**RECORD EXCERPTS:**
↓↓↓
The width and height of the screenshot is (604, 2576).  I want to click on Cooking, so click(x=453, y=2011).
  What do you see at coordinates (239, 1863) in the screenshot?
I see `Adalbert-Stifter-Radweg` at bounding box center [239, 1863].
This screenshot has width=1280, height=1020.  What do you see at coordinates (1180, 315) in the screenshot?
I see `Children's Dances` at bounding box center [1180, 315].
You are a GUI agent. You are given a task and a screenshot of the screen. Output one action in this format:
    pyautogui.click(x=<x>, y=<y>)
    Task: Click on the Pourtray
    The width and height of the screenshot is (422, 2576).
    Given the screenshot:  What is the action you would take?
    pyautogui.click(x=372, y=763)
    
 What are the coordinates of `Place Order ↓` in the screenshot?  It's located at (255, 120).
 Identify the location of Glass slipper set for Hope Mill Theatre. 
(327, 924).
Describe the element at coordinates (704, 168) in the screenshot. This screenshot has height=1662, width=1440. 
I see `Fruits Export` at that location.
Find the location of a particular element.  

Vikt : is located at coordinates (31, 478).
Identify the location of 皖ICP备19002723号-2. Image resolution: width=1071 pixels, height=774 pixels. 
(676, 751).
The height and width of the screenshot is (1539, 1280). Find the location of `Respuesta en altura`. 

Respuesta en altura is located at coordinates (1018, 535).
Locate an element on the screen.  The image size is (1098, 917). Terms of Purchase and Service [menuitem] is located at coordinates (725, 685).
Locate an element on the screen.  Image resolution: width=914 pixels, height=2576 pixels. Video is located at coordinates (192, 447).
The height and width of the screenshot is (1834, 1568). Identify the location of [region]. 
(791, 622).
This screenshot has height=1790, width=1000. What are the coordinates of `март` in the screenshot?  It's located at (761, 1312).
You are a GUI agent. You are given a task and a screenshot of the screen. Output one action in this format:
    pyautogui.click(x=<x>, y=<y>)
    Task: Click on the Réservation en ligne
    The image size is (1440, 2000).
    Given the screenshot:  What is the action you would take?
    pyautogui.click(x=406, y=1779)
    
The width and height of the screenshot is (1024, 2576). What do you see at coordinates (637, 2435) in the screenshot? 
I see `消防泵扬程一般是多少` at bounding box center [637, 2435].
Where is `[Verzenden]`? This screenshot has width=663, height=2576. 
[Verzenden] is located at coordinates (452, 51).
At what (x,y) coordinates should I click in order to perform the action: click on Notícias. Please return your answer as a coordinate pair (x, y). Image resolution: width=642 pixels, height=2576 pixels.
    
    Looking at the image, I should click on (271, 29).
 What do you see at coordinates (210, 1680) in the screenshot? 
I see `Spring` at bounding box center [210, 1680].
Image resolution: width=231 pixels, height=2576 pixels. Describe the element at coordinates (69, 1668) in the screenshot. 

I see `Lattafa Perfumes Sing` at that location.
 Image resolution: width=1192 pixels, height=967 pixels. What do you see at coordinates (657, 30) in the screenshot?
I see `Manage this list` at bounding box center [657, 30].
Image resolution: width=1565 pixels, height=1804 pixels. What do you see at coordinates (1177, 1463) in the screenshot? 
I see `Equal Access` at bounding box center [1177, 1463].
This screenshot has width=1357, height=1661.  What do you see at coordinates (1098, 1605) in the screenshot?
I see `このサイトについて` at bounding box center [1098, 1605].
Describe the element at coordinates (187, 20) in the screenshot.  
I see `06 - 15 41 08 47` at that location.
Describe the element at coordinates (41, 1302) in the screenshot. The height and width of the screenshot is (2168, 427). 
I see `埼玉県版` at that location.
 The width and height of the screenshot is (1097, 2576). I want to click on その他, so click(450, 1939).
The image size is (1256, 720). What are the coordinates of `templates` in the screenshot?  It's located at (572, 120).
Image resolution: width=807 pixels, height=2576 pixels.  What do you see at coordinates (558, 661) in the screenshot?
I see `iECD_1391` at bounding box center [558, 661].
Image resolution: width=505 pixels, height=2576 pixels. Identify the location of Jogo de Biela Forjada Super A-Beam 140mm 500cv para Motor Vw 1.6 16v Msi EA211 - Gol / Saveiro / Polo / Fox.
↑↑↑
From the line containing "Image resolution: width=807" down to the last line of the data, transcribe every line exactly; nothing else should appear.

**EXERCISE ANSWER:**
Image resolution: width=807 pixels, height=2576 pixels.  What do you see at coordinates (558, 661) in the screenshot?
I see `iECD_1391` at bounding box center [558, 661].
Image resolution: width=505 pixels, height=2576 pixels. Identify the location of Jogo de Biela Forjada Super A-Beam 140mm 500cv para Motor Vw 1.6 16v Msi EA211 - Gol / Saveiro / Polo / Fox.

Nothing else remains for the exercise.